While you are alive, you might ensure the members of your family lives a stable life without worrying about financial constraints. However, who would bear the financial responsibility of your loved ones in your absence? Although there are innumerable life insurance products for your family, a term life insurance offers the much-needed financial protection after your demise.

Before you buy term insurance for your family members, let’s try to understand the detailed meaning of term insurance:

Term insurance is a pure protection plan, which can cover your family from the eventualities of life. Since your loss can be unbearable for your family, term insurance would provide a death benefit after your demise. The death benefit is usually offered to the nominees of your policy to maintain their current lifestyle in your absence.

As the nominees, your family can decide whether they wish to obtain a monthly income or a lump-sum amount after your death. Although the decision lies in your family’s hand, they might tend to make the wrong choice, which can eventually leave them inadequately insured. Due to the limited knowledge of term insurance policies, your families might choose to opt for a lump-sum amount.

When it comes to the selection of payouts, your loved ones should select the monthly income. On selecting the monthly payout, your family would be receiving a monthly amount to meet their routine and household needs. As the beneficiaries of the term insurance policy, your family can receive a monthly payout until the tenure (15-20 years).

Under monthly payout, you can select the following options:

  1. Lump-sum with an increasing monthly income

Your family members would receive a monthly payout, which can be bound to increase at an annual rate between 10%-20% every year.
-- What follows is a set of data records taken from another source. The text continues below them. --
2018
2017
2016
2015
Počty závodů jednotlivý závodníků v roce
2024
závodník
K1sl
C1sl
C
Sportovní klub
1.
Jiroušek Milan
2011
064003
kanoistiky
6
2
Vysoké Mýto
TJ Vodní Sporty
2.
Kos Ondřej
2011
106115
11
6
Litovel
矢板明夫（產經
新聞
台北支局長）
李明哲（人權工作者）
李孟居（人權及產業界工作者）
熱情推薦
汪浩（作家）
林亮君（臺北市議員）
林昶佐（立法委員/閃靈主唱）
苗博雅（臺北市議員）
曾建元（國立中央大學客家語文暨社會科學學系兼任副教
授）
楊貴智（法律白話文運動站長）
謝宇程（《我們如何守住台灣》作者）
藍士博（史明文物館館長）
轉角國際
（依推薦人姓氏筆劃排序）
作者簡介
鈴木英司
  1. An equal proportion of lump-sum and monthly income

Your family can receive an equal amount of your lump-sum amount and monthly income.
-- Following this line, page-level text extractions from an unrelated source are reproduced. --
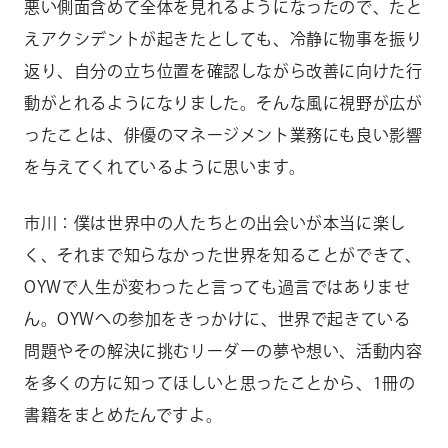
悪い側面含めて全体を見れるようになったので、たと
えアクシデントが起きたとしても、冷静に物事を振り
返り、自分の立ち位置を確認しながら改善に向けた行
動がとれるようになりました。そんな風に視野が広が
ったことは、俳優のマネージメント業務にも良い影響
を与えてくれているように思います。
市川：僕は世界中の人たちとの出会いが本当に楽し
く、それまで知らなかった世界を知ることができて、
OYWで人生が変わったと言っても過言ではありませ
ん。OYWへの参加をきっかけに、世界で起きている
問題やその解決に挑むリーダーの夢や想い、活動内容
を多くの方に知ってほしいと思ったことから、1冊の
書籍をまとめたんですよ。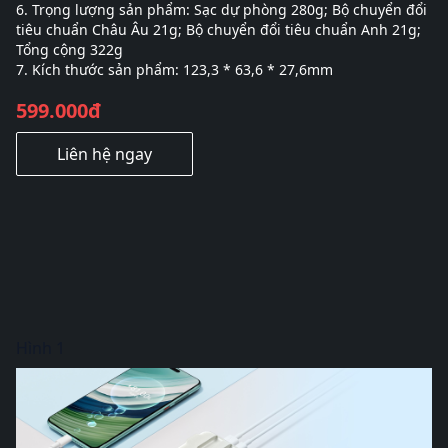
6. Trọng lượng sản phẩm: Sạc dự phòng 280g; Bộ chuyển đổi
tiêu chuẩn Châu Âu 21g; Bộ chuyển đổi tiêu chuẩn Anh 21g;
Tổng cộng 322g
7. Kích thước sản phẩm: 123,3 * 63,6 * 27,6mm
599.000đ
Liên hệ ngay
Hình 1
  1. High lump-sum and low monthly income

While you can obtain a major chunk of the sum assured amount, you can receive the rest of the money in instalments every year.
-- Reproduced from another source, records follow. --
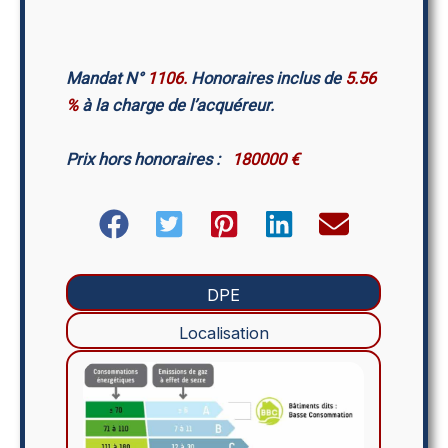
Mandat N°
1106.
Honoraires inclus de
5.56
%
à la charge de l’acquéreur.
Prix hors honoraires :
180000 €
DPE
Localisation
Term life insurance, which offers a monthly payout, can be beneficial to you if you belong to the following categories mentioned below:

  • Families with low financial literacy
  • Families unable to manage the lump-sum amount
  • Families unaware of how to invest money
  • Families with a single income

Before selecting the monthly payout option, your loved ones should understand how to calculate the monthly income. Therefore, let’s understand how your family can calculate the income every month:

  1. List down your routine expenses. It can contain the rent payments, EMIs, car loan repayments, and so on.
  2. Add all the expenses to determine the monthly payout.
  3. Consider the inflation rate.

As highlighted above, term insurance with monthly payouts can reduce the financial burden of your family in your absence. Rather than burdening your loved ones with a lump-sum amount, which they might be unable to manage, choose monthly payouts to ensure their maximum convenience. A monthly payout can allow your family to meet their monetary expenses with the flow of income every month.